TAWBAH = KEMBALI (AR RUJU’) KEPADA ALLAH, DARI :
TERCELA – TERPUJI
DILARANG ALLOH - DIPERINTAHKAN ALLOH
MAKSIAT - TAAT
DIBENCI ALLOH - DISUKAI ALLOH

SYAR’I:
MENJAUHI ALLOH – TAQORRUB KEPADA ALLOH

UMUM:
MENINJAU PERBUATAN DENGAN MENYESALINYA SETELAH MELAKUKAN DOSA (MUHASABAH), KARENA MERASA DIAWASI ALLOH (MUROQABAH)

HUKUM TAUBAT:
WAJIB ATAS SETIAP DOSA YANG TELAH DILAKUKAN.

KEUTAMAAN TAUBAT
1. Allah senang dan gembira dengan taubat hamba-Nya
“...Sesungguhnya Allah menyukai orang-orang yang bertaubat dan menyukai orang-orang yang mensucikan diri.”(QS. Al Baqarah [2]:222)
MENINGGIKAN DERAJAT DI SISI ALLAH
LANGKAH AWAL MENGENAL ALLAH
MENCINTAI dan DICINTAI ALLAH

2. Meraih Puncak Iman
    “Kecuali orang-orang yang taubat dan Mengadakan perbaikan[369] dan berpegang teguh pada (agama) Allah dan tulus ikhlas (mengerjakan) agama mereka karena Allah. Maka mereka itu adalah bersama-sama orang yang beriman dan kelak Allah akan memberikan kepada orang-orang yang beriman pahala yang besar.” (Qs. An Nisa [4] : 146)

3. Melimpahkan keberkahan
     “Dan (dia berkata): "Hai kaumku, mohonlah ampun kepada Tuhanmu lalu bertobatlah kepada-Nya, niscaya Dia menurunkan hujan yang sangat deras atasmu, dan Dia akan menambahkan kekuatan kepada kekuatanmu, dan janganlah kamu berpaling dengan berbuat dosa." (Qs.

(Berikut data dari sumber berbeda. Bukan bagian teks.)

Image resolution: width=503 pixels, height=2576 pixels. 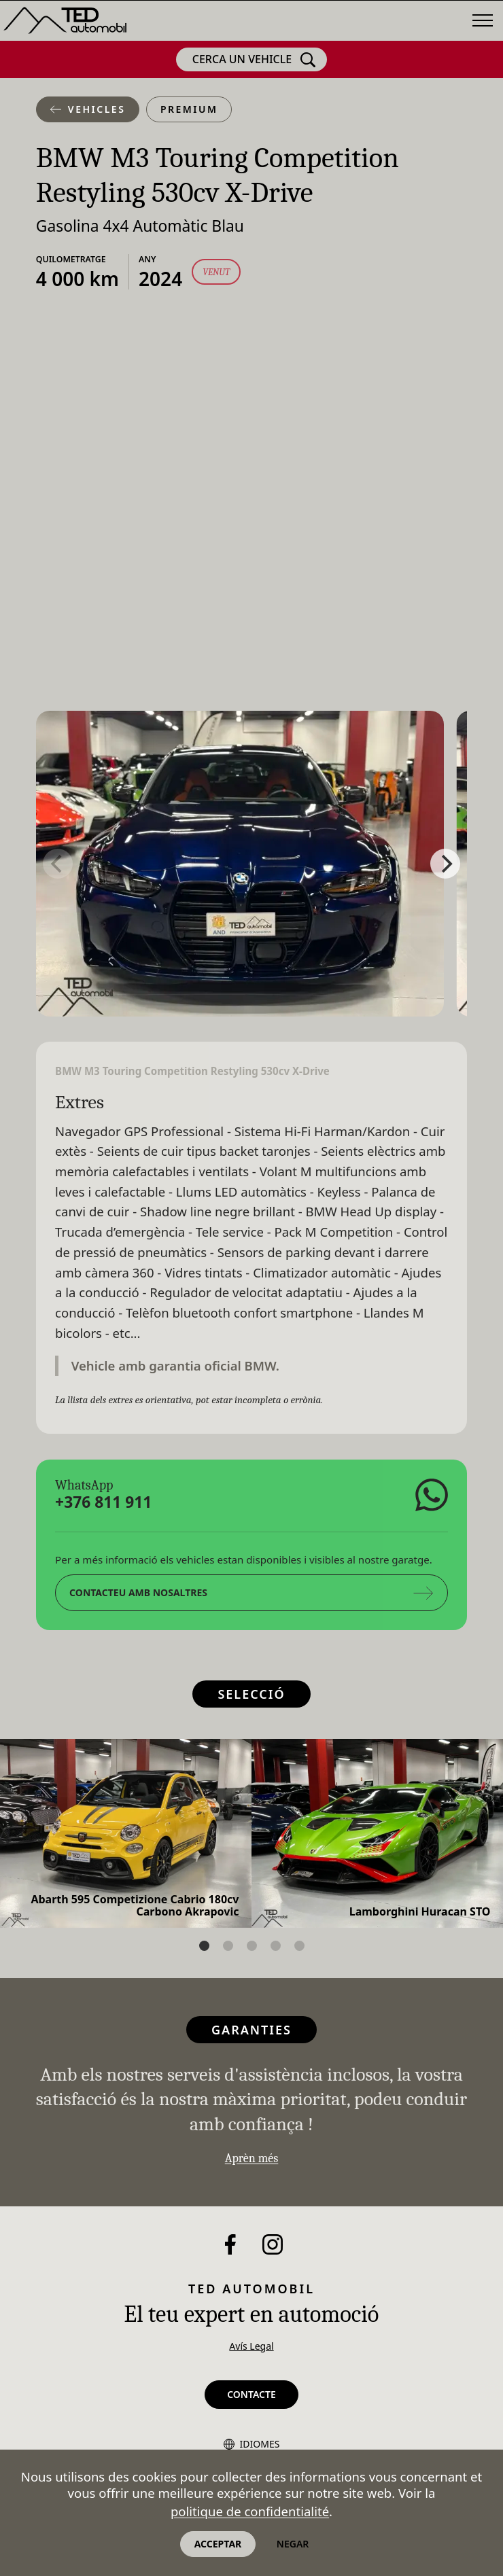 I want to click on [Menú], so click(x=482, y=20).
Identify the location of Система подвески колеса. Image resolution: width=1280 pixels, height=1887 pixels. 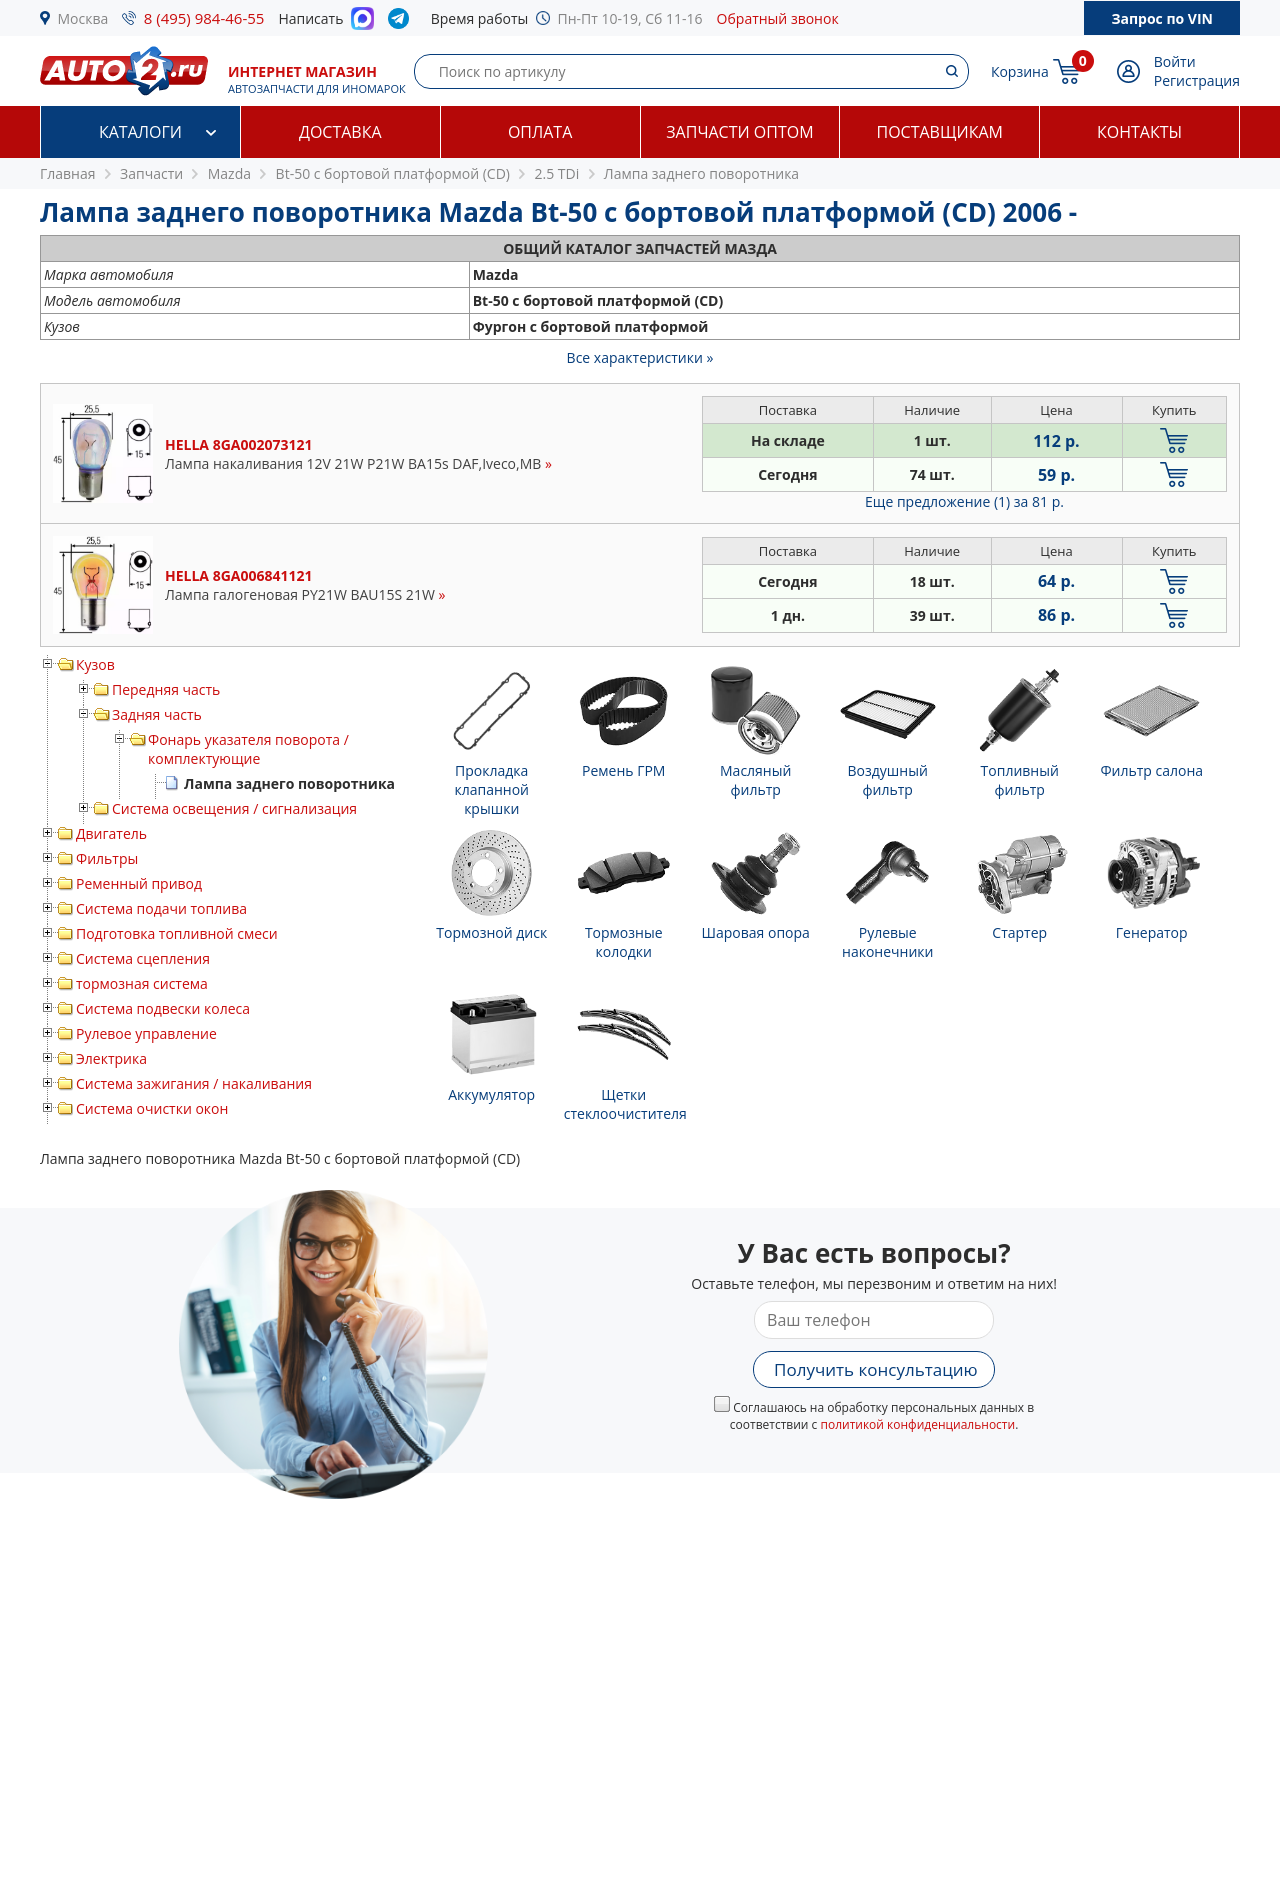 (163, 1008).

Hud [11] : 52)

4. Didoakan para malaikat
“Malaikat-malaikat  yang memikul arsy dan malaikat yang berada  disekelilingnya bertasbih  memuji Tuhannya dan mereka beriman kepada-Nya serta memintakan ampunbagi orang-orang yang beriman (seraya mengucapkan)  : “Ya Tuhan  kami, rahmat   dan ilmu Engkau meliputi segala sesuatu, maka berilah ampunan kepada orang-orang yang bertaubat dan mengikuti jalan Engkau dan peliharalah mereka dari siksaan neraka yang menyala-nyala.” ( Qs. Al mu’min [40]: 7)

5. Menggantikan keburukan dengan kebaikan
“Dan orang-orang yang tidak menyembah Tuhan yang lain beserta Allah dan tidak membunuh jiwa yang diharamkan Allah (membunuhnya) kecuali dengan (alasan) yang benar, dan tidak berzina, barang siapa yang melakukan yang demikian itu, niscaya Dia mendapat (pembalasan) dosa(nya), (yakni) akan dilipat gandakan azab untuknya pada hari kiamat dan Dia akan kekal dalam azab itu, dalam Keadaan terhina, kecuali orang-orang yang bertaubat, beriman dan mengerjakan amal saleh; Maka itu kejahatan mereka diganti Allah dengan kebajikan. dan adalah Allah Maha Pengampun lagi Maha Penyayang.”
(QS. Al Furqon [25]: 68-70)

6. Sebab masuk syurga
“Hai orang-orang yang beriman, bertaubatlah kepada Allah dengan taubatan nasuhaa (taubat yang semurni-murninya). Mudah-mudahan Rabbmu akan menutupi kesalahan-kesalahanmu dan memasukkanmu ke dalam jannah yang mengalir di bawahnya sungai-sungai, pada hari ketika Allah tidak menghinakan Nabi dan orang-orang mukmin yang bersama dia; sedang cahaya mereka memancar di hadapan dan di sebelah kanan mereka, sambil mereka mengatakan: "Ya Rabb Kami, sempurnakanlah bagi Kami cahaya Kami dan ampunilah kami; Sesungguhnya Engkau Maha Kuasa atas segala sesuatu."
(QS. At Tahrim [66]:8)

Kendala Taubat


1. TAKABUR/SOMBONG (MERASA DIRI BENAR dan MERENDAHKAN ORANG LAIN)
Menentang jika dinasehat, melihat dengan sinis,  marah jika tak dihargai, meremehkan/merendahkan orang  lain, menolak kebenaran.
“... Allah tidak menyukai orang-orang yang sombong.” (QS. An Nahl[16]:23)
2. UJUB (MERASA SUDAH BERBUAT dan BERJASA)
“Tiga perkara yang merusak, yaitu : kikir yang diturutkan, nafsu yang diikuti dan ketaajuban seseorang terhadap diri sendiri.” (HR. Al Bazzar dan Abu Nu’aim)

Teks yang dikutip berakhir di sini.